As per the typical reaction, I was shocked, hurt, and dumbfounded. The next day she said she was sorry and never meant any of it. She said she was only mad and hurt that she had to handle the kids and Christmas shopping by herself and was at the breaking point. At first I was (sort of) relieved that she was only furious at me working that much OT at that time(mandatory OT also), and nothing more than that.
At this moment I still do not believe her 100%completely, but her actions and story has not changed in that time either.
Since then we have gotten past that and have had a good marriage. Gone on dates again finally, once a month, ( its hell finding a babysitter for 4 young kids), and now have Monday afternoons by ourselves. We got out to new restaurants and just do the things we did back when we dated. Some days we make a whole afternoon of doing new things, sometimes we just do what we did when we dated, the point being its just us being together and having one on one time. We are enjoying this time immensely as we have not had this time in a number of years. She has just discovered she loves sushi in this new time, and we have been exploring this new world together. Its wonderful.
I came from a household of old fashioned values. Think Duck Dynasty here, without the COMPLETE ******* lol. My father was beyond Alpha Male, and my mother was a doting mother. I carried those values and behaviors into our marriage and feel it has served us well.
My wife came from a broken home, her grandmother raised her from a young age and is actually quite cold. I joke around and say she was the grandmother from the book Flowers in The Attic lol, my wife agrees most of the time. She does not like to touch hardly ever, never has, and I attribute that to her cold childhood. I am the one who usually reaches out to hold her hand, touch the small of her back, or curl up next to her in bed.

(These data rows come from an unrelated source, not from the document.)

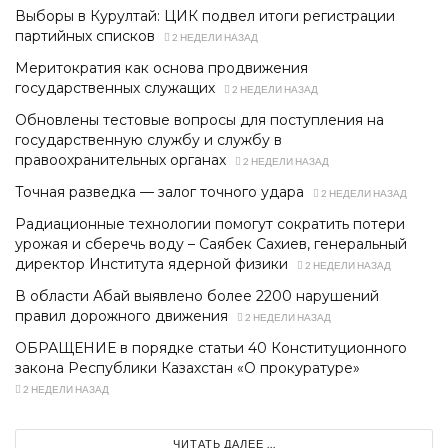
Выборы в Курултай: ЦИК подвел итоги регистрации
партийных списков
2 НЕДЕЛИ НАЗАД
Меритократия как основа продвижения
государственных служащих
2 НЕДЕЛИ НАЗАД
Обновлены тестовые вопросы для поступления на
государственную службу и службу в
правоохранительных органах
2 НЕДЕЛИ НАЗАД
Точная разведка — залог точного удара
2 НЕДЕЛИ НАЗАД
Радиационные технологии помогут сократить потери
урожая и сберечь воду – Саябек Сахиев, генеральный
директор Института ядерной физики
2 НЕДЕЛИ НАЗАД
В области Абай выявлено более 2200 нарушений
правил дорожного движения
2 НЕДЕЛИ НАЗАД
ОБРАЩЕНИЕ в порядке статьи 40 Конституционного
закона Республики Казахстан «О прокуратуре»
2 НЕДЕЛИ НАЗАД
ЧИТАТЬ ДАЛЕЕ ...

I have been on 3rd shift for the past 7 years, and have noticed a trend of changing behavior in her and I. With the kids ages, homework, and sporting activities, and me getting slightly older, working a high stress job, the time we do spend together is great, but the intimacy is almost slim to none. Maybe once a month. And what I mean by intimacy is where she gets into it, reciprocates sexually and emotionally. If I ask, its usually a 50/50 chance of being turned down. Despite that we usually have sex on average 2 to 3 times a week, a bad week maybe once. Usually its just duty booty, but hey, giving the situation with the kids and the shift I work, I will take what I can right now without complaining too much.

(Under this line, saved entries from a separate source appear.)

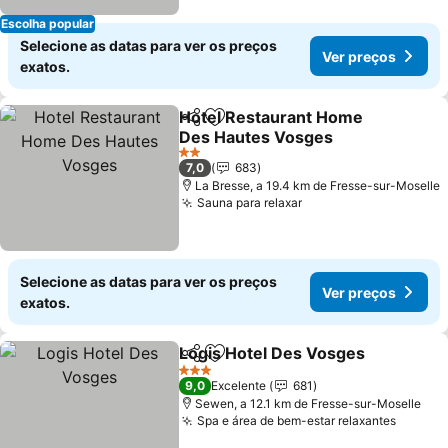
Escolha popular
Selecione as datas para ver os preços
Ver preços
exatos.
Hotel Restaurant Home
Partilhar
Adicionar aos favoritos
Des Hautes Vosges
2 Estrelas
7,0
683
La Bresse, a 19.4 km de Fresse-sur-Moselle
Sauna para relaxar
Selecione as datas para ver os preços
Ver preços
exatos.
Logis Hotel Des Vosges
Partilhar
Adicionar aos favoritos
3 Estrelas
9,0
Excelente
681
Sewen, a 12.1 km de Fresse-sur-Moselle
Spa e área de bem-estar relaxantes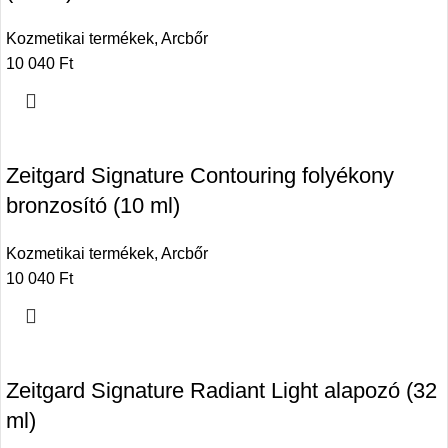
Kozmetikai termékek
,
Arcbőr
10 040
Ft
Zeitgard Signature Contouring folyékony
bronzosító (10 ml)
Kozmetikai termékek
,
Arcbőr
10 040
Ft
Zeitgard Signature Radiant Light alapozó (32
ml)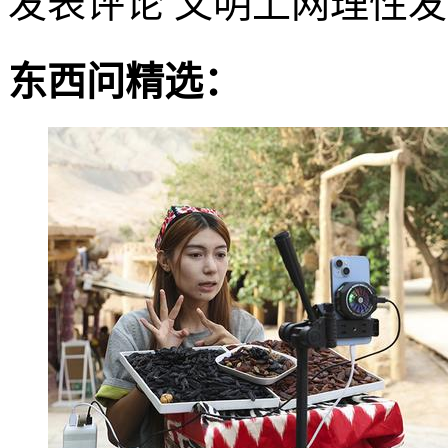
发表评论
文明上网理性发
东西问精选：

And before I get hammered here...keep in mind maybe the saying you cant see the forest through the trees is a perfect fit here, and maybe Im not seeing the bark on the trees either :scratchhead: I just feel a little lost, scared, and quite honestly panicky sometimes when the intimacy is not there for long periods of time.
I started to notice a change in myself too. I started to turn into the 'nice guy'. Smothering her and basically chasing her away. I did not see it in me at all, until I did a google search and found this website and realized just what the heck I was doing...

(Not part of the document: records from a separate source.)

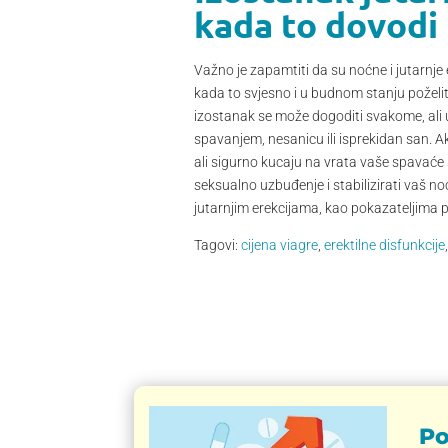
kada to dovodi 
Važno je zapamtiti da su noćne i jutarnje 
kada to svjesno i u budnom stanju poželi
izostanak se može dogoditi svakome, ali u
spavanjem, nesanicu ili isprekidan san. Ako
ali sigurno kucaju na vrata vaše spavaće s
seksualno uzbuđenje i stabilizirati vaš no
jutarnjim erekcijama, kao pokazateljima po
Tagovi:
cijena viagre
,
erektilne disfunkcije
Po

I took a long hard look in the mirror and did not like the reflection at all. I read NMMNG and have started subtle changes in myself. Most importantly the 180
It worked quite well, having her reach out to me 3 days in a row and initiate. I was amazed how well it works. :smthumbup:
I have always been Alpha, at work, play, but I seen the changes in myself and wanted to fix me before everything went past the breaking point.
The 180 is a wonderful start I have been trying to keep it in perspective too, it has been 5 days since she reached out to me, but it is a beginning. Baby steps...
I have been wondering how many people on the site work off shifts? Tips? Advice on anything you can come up with? Intimacy? Kids? What have you. How you handle the daily stresses of marriage, and the bumps along the way. How have your marriages been, success stories and the disaster stories too.
I know its long winded and all over the place so please, please bear with me. Im new at this.